A moment of high irony arose during the board’s discussion of the real assets investment policy proposal. One man spoke up to ask Schloss, “How does ESG [Environmental, Social and Governance] fit into this? I’m not seeing it anywhere.” A flurry of page flipping ensued, as everyone rifles through the end product of clear-cutting to find earth-friendly investing guidelines.  

NYCERS may be indulgent with their hard-copy habits, but the fund’s commitment to responsible investing is more than just lip-service and policy documents. As the board and staff kicked around investment ideas at the meeting, they took both financial and social outcomes into account. This is one area where the fund may deviate from the average US public pension: NYCERS strives to put its money to work for the entire state, not just the retired employees of New York City. 

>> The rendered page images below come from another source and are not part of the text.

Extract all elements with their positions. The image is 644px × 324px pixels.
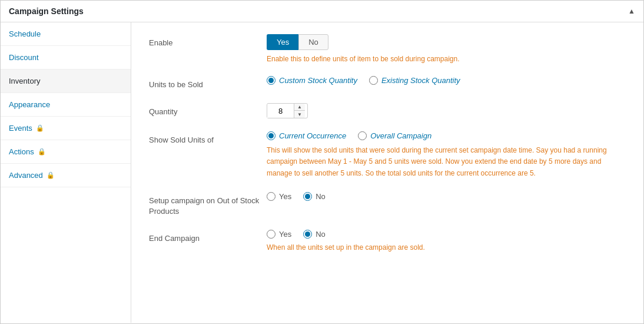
- overall-campaign-option[interactable]: Overall Campaign: [358, 131, 431, 140]
- end-yes-label[interactable]: Yes: [279, 230, 291, 239]
- setup-campaign-value: Yes No: [267, 192, 626, 201]
- enable-value: Yes No Enable this to define units of it…: [267, 34, 626, 63]
- current-occurrence-option[interactable]: Current Occurrence: [267, 131, 346, 140]
- existing-stock-radio[interactable]: [369, 76, 378, 85]
- end-campaign-info: When all the units set up in the campaig…: [267, 243, 626, 252]
- quantity-up-arrow[interactable]: ▲: [294, 104, 305, 111]
- enable-info-text: Enable this to define units of item to b…: [267, 55, 626, 63]
- panel-body: Schedule Discount Inventory Appearance E…: [1, 22, 643, 323]
- sidebar-item-label: Events: [9, 124, 32, 133]
- end-no-radio[interactable]: [303, 230, 312, 239]
- existing-stock-label[interactable]: Existing Stock Quantity: [381, 76, 460, 85]
- quantity-input[interactable]: [267, 104, 294, 118]
- enable-yes-button[interactable]: Yes: [267, 34, 298, 50]
- show-sold-units-field: Show Sold Units of Current Occurrence Ov…: [149, 131, 626, 179]
- quantity-down-arrow[interactable]: ▼: [294, 111, 305, 118]
- end-campaign-label: End Campaign: [149, 230, 267, 244]
- setup-yes-option[interactable]: Yes: [267, 192, 291, 201]
- panel-title: Campaign Settings: [9, 6, 84, 16]
- sidebar-item-events[interactable]: Events 🔒: [1, 117, 131, 140]
- enable-label: Enable: [149, 34, 267, 48]
- sidebar-item-schedule[interactable]: Schedule: [1, 22, 131, 46]
- collapse-icon[interactable]: ▲: [628, 7, 635, 15]
- setup-yes-label[interactable]: Yes: [279, 192, 291, 201]
- setup-yes-radio[interactable]: [267, 192, 275, 201]
- sidebar-item-discount[interactable]: Discount: [1, 46, 131, 70]
- setup-no-label[interactable]: No: [316, 192, 326, 201]
- lock-icon: 🔒: [47, 171, 55, 179]
- enable-field: Enable Yes No Enable this to define unit…: [149, 34, 626, 63]
- custom-stock-option[interactable]: Custom Stock Quantity: [267, 76, 357, 85]
- quantity-spinner: ▲ ▼: [267, 103, 308, 118]
- units-radio-group: Custom Stock Quantity Existing Stock Qua…: [267, 76, 626, 85]
- sidebar-item-appearance[interactable]: Appearance: [1, 93, 131, 117]
- units-to-be-sold-label: Units to be Sold: [149, 76, 267, 90]
- end-campaign-field: End Campaign Yes No When all the units s…: [149, 230, 626, 252]
- sidebar-item-label: Advanced: [9, 171, 43, 180]
- end-campaign-value: Yes No When all the units set up in the …: [267, 230, 626, 252]
- lock-icon: 🔒: [36, 124, 44, 132]
- setup-campaign-field: Setup campaign on Out of Stock Products …: [149, 192, 626, 217]
- setup-no-option[interactable]: No: [303, 192, 326, 201]
- setup-no-radio[interactable]: [303, 192, 312, 201]
- sidebar: Schedule Discount Inventory Appearance E…: [1, 22, 131, 323]
- sidebar-item-advanced[interactable]: Advanced 🔒: [1, 164, 131, 187]
- end-no-option[interactable]: No: [303, 230, 326, 239]
- end-no-label[interactable]: No: [316, 230, 326, 239]
- quantity-value: ▲ ▼: [267, 103, 626, 118]
- sidebar-item-label: Schedule: [9, 29, 41, 38]
- quantity-arrows: ▲ ▼: [294, 104, 305, 118]
- current-occurrence-label[interactable]: Current Occurrence: [279, 131, 346, 140]
- campaign-settings-panel: Campaign Settings ▲ Schedule Discount In…: [0, 0, 644, 324]
- content-area: Enable Yes No Enable this to define unit…: [131, 22, 643, 323]
- sidebar-item-label: Discount: [9, 53, 39, 62]
- sidebar-item-label: Inventory: [9, 77, 40, 85]
- sidebar-item-label: Actions: [9, 147, 34, 156]
- overall-campaign-radio[interactable]: [358, 131, 367, 140]
- end-campaign-radio-group: Yes No: [267, 230, 626, 239]
- setup-campaign-radio-group: Yes No: [267, 192, 626, 201]
- sold-units-radio-group: Current Occurrence Overall Campaign: [267, 131, 626, 140]
- sold-units-description: This will show the sold units that were …: [267, 145, 626, 179]
- units-to-be-sold-field: Units to be Sold Custom Stock Quantity E…: [149, 76, 626, 90]
- quantity-field: Quantity ▲ ▼: [149, 103, 626, 118]
- quantity-label: Quantity: [149, 103, 267, 117]
- sidebar-item-inventory[interactable]: Inventory: [1, 70, 131, 93]
- overall-campaign-label[interactable]: Overall Campaign: [370, 131, 431, 140]
- sidebar-item-actions[interactable]: Actions 🔒: [1, 140, 131, 164]
- current-occurrence-radio[interactable]: [267, 131, 275, 140]
- show-sold-units-value: Current Occurrence Overall Campaign This…: [267, 131, 626, 179]
- custom-stock-label[interactable]: Custom Stock Quantity: [279, 76, 357, 85]
- lock-icon: 🔒: [38, 148, 46, 156]
- custom-stock-radio[interactable]: [267, 76, 275, 85]
- units-to-be-sold-value: Custom Stock Quantity Existing Stock Qua…: [267, 76, 626, 85]
- enable-no-button[interactable]: No: [298, 34, 328, 50]
- show-sold-units-label: Show Sold Units of: [149, 131, 267, 146]
- panel-header: Campaign Settings ▲: [1, 1, 643, 22]
- end-yes-radio[interactable]: [267, 230, 275, 239]
- sidebar-item-label: Appearance: [9, 100, 50, 109]
- setup-campaign-label: Setup campaign on Out of Stock Products: [149, 192, 267, 217]
- end-yes-option[interactable]: Yes: [267, 230, 291, 239]
- enable-toggle-group: Yes No: [267, 34, 626, 50]
- existing-stock-option[interactable]: Existing Stock Quantity: [369, 76, 460, 85]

“It is my understanding that America’s infrastructure funding needs are about $2 or $3 trillion at the moment,” Chairman Justin Holt—the man with the gavel—asked during the infrastructure lesson. “What percentage of that do you estimate will be open to the private sector in the next few years?” 

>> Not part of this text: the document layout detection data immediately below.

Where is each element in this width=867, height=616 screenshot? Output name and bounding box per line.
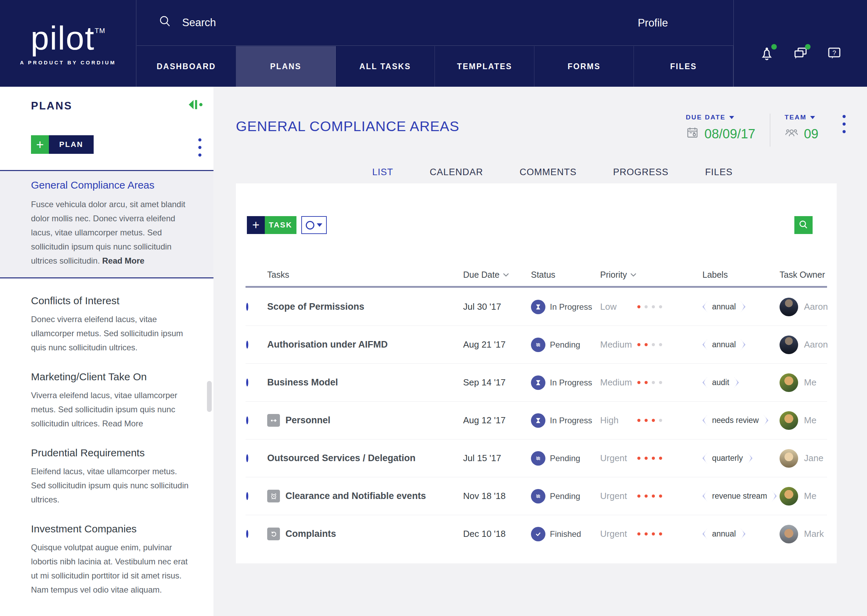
tab-comments[interactable]: COMMENTS [519, 167, 577, 184]
status-label: In Progress [550, 302, 592, 312]
task-checkbox[interactable] [246, 492, 248, 500]
due-date-control[interactable]: DUE DATE 08/09/17 [686, 113, 755, 142]
chevron-down-icon [729, 116, 734, 119]
task-row[interactable]: Clearance and Notifiable events Nov 18 '… [245, 477, 827, 515]
help-icon: ? [826, 57, 843, 63]
plan-description: Fusce vehicula dolor arcu, sit amet blan… [31, 197, 194, 268]
sidebar-more-menu[interactable] [198, 138, 201, 157]
task-name[interactable]: Clearance and Notifiable events [285, 491, 426, 501]
plan-more-menu[interactable] [843, 115, 846, 133]
task-name[interactable]: Scope of Permissions [267, 302, 364, 312]
plan-item-marketing[interactable]: Marketing/Client Take On Viverra eleifen… [0, 354, 214, 431]
view-tabs: LIST CALENDAR COMMENTS PROGRESS FILES [372, 167, 733, 184]
read-more-link[interactable]: Read More [102, 419, 143, 428]
plan-item-conflicts[interactable]: Conflicts of Interest Donec viverra elei… [0, 278, 214, 354]
label-tag[interactable]: annual [702, 302, 746, 312]
help-button[interactable]: ? [826, 45, 843, 61]
task-checkbox[interactable] [246, 454, 248, 462]
priority-dots [637, 457, 662, 460]
bell-icon [758, 57, 775, 63]
due-date: Sep 14 '17 [463, 377, 531, 388]
in-progress-icon [531, 376, 545, 390]
search-icon [798, 219, 809, 231]
label-tag[interactable]: revenue stream [702, 491, 777, 501]
global-search[interactable]: Search [158, 14, 216, 31]
tab-calendar[interactable]: CALENDAR [430, 167, 483, 184]
status-circle-icon [306, 221, 315, 229]
tab-files[interactable]: FILES [705, 167, 733, 184]
status-filter-dropdown[interactable] [301, 216, 327, 234]
messages-button[interactable] [792, 45, 809, 61]
add-plan-button[interactable]: + PLAN [31, 135, 94, 154]
task-name[interactable]: Outsourced Services / Delegation [267, 453, 415, 464]
col-priority[interactable]: Priority [600, 270, 702, 280]
task-row[interactable]: Scope of Permissions Jul 30 '17 In Progr… [245, 288, 827, 325]
nav-tab-plans[interactable]: PLANS [236, 46, 336, 87]
task-row[interactable]: Outsourced Services / Delegation Jul 15 … [245, 439, 827, 477]
svg-text:?: ? [832, 49, 836, 57]
task-checkbox[interactable] [246, 530, 248, 538]
pending-icon [531, 451, 545, 466]
task-name[interactable]: Business Model [267, 377, 338, 388]
task-checkbox[interactable] [246, 379, 248, 387]
collapse-icon [188, 106, 203, 112]
task-name[interactable]: Authorisation under AIFMD [267, 339, 388, 350]
task-search-button[interactable] [795, 216, 813, 234]
avatar[interactable] [780, 487, 798, 506]
avatar[interactable] [780, 525, 798, 544]
avatar[interactable] [780, 411, 798, 430]
owner-name: Me [804, 491, 817, 501]
team-control[interactable]: TEAM 09 [785, 113, 818, 142]
collapse-sidebar-button[interactable] [188, 98, 203, 112]
col-due-date[interactable]: Due Date [463, 270, 531, 280]
label-tag[interactable]: annual [702, 529, 746, 539]
nav-tab-all-tasks[interactable]: ALL TASKS [336, 46, 435, 87]
label-tag[interactable]: needs review [702, 415, 768, 426]
task-row[interactable]: Authorisation under AIFMD Aug 21 '17 Pen… [245, 325, 827, 363]
read-more-link[interactable]: Read More [102, 256, 145, 265]
label-tag[interactable]: audit [702, 377, 739, 388]
col-tasks: Tasks [267, 270, 463, 280]
task-checkbox[interactable] [246, 341, 248, 349]
avatar[interactable] [780, 449, 798, 468]
finished-icon [531, 527, 545, 541]
task-checkbox[interactable] [246, 303, 248, 311]
plan-title: General Compliance Areas [31, 179, 194, 191]
priority-label: Urgent [600, 453, 637, 464]
sort-chevron-icon [503, 273, 509, 277]
pending-icon [531, 489, 545, 503]
tab-list[interactable]: LIST [372, 167, 393, 184]
task-name[interactable]: Personnel [285, 415, 330, 426]
task-name[interactable]: Complaints [285, 529, 336, 539]
avatar[interactable] [780, 373, 798, 392]
brand-logo[interactable]: pilotTM A PRODUCT BY CORDIUM [0, 0, 136, 87]
priority-dots [637, 419, 662, 422]
owner-name: Aaron [804, 302, 828, 312]
add-task-button[interactable]: + TASK [247, 216, 296, 234]
nav-tab-dashboard[interactable]: DASHBOARD [137, 46, 236, 87]
task-row[interactable]: Complaints Dec 10 '18 Finished Urgent an… [245, 515, 827, 553]
plan-item-investment[interactable]: Investment Companies Quisque volutpat au… [0, 506, 214, 597]
sidebar-scrollbar[interactable] [207, 381, 212, 412]
add-task-label: TASK [265, 216, 296, 234]
label-tag[interactable]: annual [702, 339, 746, 350]
notifications-button[interactable] [758, 45, 775, 61]
in-progress-icon [531, 300, 545, 314]
task-checkbox[interactable] [246, 416, 248, 424]
nav-tab-files[interactable]: FILES [634, 46, 733, 87]
task-row[interactable]: Business Model Sep 14 '17 In Progress Me… [245, 363, 827, 401]
label-tag[interactable]: quarterly [702, 453, 752, 464]
avatar[interactable] [780, 298, 798, 316]
plan-item-general-compliance[interactable]: General Compliance Areas Fusce vehicula … [0, 170, 214, 278]
nav-tab-forms[interactable]: FORMS [534, 46, 634, 87]
logo-tagline: A PRODUCT BY CORDIUM [20, 60, 116, 65]
chevron-down-icon [810, 116, 815, 119]
tab-progress[interactable]: PROGRESS [613, 167, 669, 184]
nav-tab-templates[interactable]: TEMPLATES [435, 46, 534, 87]
profile-menu[interactable]: Profile [638, 0, 668, 46]
task-row[interactable]: Personnel Aug 12 '17 In Progress High ne… [245, 401, 827, 439]
owner-name: Me [804, 415, 817, 426]
avatar[interactable] [780, 336, 798, 354]
status-label: In Progress [550, 416, 592, 425]
plan-item-prudential[interactable]: Prudential Requirements Eleifend lacus, … [0, 431, 214, 506]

Mark Weisdorf, CEO of infrastructure for JP Morgan Asset Management, tried to let his pupils down gently. “I want to be careful how I put this,” the amiable Canadian cautioned. “States and municipalities have infrastructure funding subsidized by the federal government by issuing tax-exempt debt. So the number of projects open to private investment will go up, but they won’t be the majority.” 

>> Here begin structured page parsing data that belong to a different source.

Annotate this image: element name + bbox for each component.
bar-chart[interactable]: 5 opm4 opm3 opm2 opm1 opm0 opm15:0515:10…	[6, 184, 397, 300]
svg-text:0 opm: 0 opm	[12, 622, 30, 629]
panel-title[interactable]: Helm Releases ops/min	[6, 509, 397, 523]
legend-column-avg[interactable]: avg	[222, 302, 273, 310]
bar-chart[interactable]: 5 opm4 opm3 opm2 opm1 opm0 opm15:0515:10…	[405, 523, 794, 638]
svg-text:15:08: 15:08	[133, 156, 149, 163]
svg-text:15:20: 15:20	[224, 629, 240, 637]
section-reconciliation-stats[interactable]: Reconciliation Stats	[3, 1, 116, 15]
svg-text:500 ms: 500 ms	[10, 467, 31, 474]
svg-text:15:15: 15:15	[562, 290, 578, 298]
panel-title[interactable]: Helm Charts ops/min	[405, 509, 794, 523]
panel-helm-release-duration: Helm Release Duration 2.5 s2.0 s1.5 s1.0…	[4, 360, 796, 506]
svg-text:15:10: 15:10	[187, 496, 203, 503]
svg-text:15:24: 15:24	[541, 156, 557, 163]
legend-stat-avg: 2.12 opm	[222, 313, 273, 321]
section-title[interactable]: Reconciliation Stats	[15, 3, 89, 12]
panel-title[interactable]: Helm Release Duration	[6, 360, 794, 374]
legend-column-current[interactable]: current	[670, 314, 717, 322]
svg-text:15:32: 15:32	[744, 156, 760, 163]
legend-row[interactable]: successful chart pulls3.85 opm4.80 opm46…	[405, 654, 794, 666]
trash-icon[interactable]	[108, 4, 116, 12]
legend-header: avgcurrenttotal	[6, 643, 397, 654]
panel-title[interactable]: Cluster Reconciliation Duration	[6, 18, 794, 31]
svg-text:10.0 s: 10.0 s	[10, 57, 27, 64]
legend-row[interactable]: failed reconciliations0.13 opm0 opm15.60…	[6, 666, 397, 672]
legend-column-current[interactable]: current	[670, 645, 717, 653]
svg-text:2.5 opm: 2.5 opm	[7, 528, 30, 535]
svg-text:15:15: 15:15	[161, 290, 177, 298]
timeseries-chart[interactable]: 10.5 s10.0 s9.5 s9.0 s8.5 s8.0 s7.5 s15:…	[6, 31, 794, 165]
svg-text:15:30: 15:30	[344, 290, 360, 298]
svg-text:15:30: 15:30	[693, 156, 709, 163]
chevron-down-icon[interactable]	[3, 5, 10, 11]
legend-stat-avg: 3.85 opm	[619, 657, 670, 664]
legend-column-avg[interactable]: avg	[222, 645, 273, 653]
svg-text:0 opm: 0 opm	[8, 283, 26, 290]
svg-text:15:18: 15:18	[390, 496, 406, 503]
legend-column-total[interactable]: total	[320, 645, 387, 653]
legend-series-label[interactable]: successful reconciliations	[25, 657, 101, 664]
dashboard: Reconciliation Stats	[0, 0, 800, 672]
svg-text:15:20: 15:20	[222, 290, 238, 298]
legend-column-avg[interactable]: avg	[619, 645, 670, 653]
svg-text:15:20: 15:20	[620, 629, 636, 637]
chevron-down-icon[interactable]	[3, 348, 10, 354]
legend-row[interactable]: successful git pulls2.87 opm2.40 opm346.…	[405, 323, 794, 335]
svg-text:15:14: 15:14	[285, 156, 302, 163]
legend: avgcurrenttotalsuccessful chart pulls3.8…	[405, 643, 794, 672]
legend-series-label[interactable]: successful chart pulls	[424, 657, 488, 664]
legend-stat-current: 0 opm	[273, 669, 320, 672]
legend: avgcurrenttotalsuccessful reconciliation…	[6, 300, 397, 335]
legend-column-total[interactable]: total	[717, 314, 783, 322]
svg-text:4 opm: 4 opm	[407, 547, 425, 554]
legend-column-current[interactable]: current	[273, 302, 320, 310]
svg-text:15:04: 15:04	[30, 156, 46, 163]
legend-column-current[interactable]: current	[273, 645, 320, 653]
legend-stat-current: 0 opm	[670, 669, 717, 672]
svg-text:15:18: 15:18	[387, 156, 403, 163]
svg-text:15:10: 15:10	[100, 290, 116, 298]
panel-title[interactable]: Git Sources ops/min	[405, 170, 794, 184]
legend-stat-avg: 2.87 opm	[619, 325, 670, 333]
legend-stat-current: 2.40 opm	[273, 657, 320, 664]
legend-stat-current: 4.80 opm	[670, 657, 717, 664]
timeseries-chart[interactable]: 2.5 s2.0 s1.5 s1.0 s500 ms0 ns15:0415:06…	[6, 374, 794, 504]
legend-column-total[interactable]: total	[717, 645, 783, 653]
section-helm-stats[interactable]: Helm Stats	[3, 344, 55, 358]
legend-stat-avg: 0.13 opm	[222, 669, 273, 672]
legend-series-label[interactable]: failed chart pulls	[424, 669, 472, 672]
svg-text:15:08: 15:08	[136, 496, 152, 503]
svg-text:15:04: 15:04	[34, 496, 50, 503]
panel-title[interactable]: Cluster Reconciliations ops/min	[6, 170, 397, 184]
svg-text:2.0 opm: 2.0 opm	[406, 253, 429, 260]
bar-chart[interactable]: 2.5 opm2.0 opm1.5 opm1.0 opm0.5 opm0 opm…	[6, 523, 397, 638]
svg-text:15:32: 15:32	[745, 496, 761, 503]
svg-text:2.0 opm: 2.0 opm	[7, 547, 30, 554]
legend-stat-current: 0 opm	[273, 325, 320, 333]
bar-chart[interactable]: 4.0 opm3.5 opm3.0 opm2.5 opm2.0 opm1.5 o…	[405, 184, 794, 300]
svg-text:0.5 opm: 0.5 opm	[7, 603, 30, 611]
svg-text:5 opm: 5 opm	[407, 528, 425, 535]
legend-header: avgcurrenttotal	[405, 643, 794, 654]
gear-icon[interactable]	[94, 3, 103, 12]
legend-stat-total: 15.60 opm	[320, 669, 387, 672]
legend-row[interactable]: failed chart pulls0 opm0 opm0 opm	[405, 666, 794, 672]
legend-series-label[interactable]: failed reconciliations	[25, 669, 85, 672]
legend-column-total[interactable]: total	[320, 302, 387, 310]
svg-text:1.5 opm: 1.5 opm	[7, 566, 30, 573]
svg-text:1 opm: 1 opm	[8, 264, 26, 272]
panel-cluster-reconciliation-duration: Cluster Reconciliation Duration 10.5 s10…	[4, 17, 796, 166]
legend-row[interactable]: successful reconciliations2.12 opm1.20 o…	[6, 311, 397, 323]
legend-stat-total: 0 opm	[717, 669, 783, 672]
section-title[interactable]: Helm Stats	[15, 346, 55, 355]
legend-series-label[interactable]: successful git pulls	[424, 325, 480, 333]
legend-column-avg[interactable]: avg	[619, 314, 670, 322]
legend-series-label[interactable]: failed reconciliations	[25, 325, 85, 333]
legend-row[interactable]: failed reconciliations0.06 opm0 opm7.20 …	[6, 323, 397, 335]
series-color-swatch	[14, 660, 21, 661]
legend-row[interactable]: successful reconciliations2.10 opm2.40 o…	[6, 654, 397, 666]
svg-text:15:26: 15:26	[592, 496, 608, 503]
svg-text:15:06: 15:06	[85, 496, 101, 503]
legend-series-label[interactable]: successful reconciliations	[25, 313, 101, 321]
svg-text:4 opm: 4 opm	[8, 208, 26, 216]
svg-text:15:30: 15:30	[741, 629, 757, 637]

Weisdorf must have a seen some crestfallen faces look back at him, because he quickly qualified his position. “Of course, there’s plenty of opportunity for investors like yourselves.” But the board pushed him on in-state investing prospects, and he chose to educate instead of market. “There are very limited opportunities for direct infrastructure investing in New York State,” he stated plainly. “The Tappan Zee [Bridge] has been discussed for ten years—and it looks like it won’t be open to private funding. We wish there were more, but opportunities are muted.” 

Perhaps a few years playing for the other team kept Weisdorf honest in his presentation. Before J. P. Morgan, he served as a vice president of private market investments at the Canada Pension Plan Investment Board (CPPIB). But on December 18 in Downtown Brooklyn, Weisdorf sat opposite the asset owners, at the helm of a crowded conference table and with lower Manhattan spread 22 floors below. Holt and the board members faced Weisdorf. The opposite wall reminds any asset manager in the hot seat just whose turf he or she is on. Between two flags, hefty wall-mounted letters the size of dinner plates spell out “New York City Employees’ Retirement System.”  

Public pension CIOs in the United States are practiced outsourcers, and Schloss more so than most. “Of the top ten US public pension funds—NYC is number five—we’re one of two outsourcing everything,” he told aiCIO during his interview for the Power 100. (The other is Washington State.) “It hasn’t at all changed in 70 years.” This fall, Schloss will go to the system’s board with a proposal to start the insourcing process—but he estimates it will take 10 to 20 years to complete. 

Plans large and small fork over substantial portions of their assets to external managers, often lacking the resources or expertise to co-invest or go direct. So it’s no wonder, then, that fund chiefs like Schloss will enlist outsiders for board education. In the corporate sphere, United Technologies’ CIO Robin Diamonte brought in Ray Dalio, Bridgewater’s founder, to explain risk-parity investing to the board. It worked: “My original recommendation was for 3%,” she recently told aiCIO. “The pension committee asked me if I was positive, if I was committed—and when I said yes, they said ‘why not make a real dent and allocate more?’” 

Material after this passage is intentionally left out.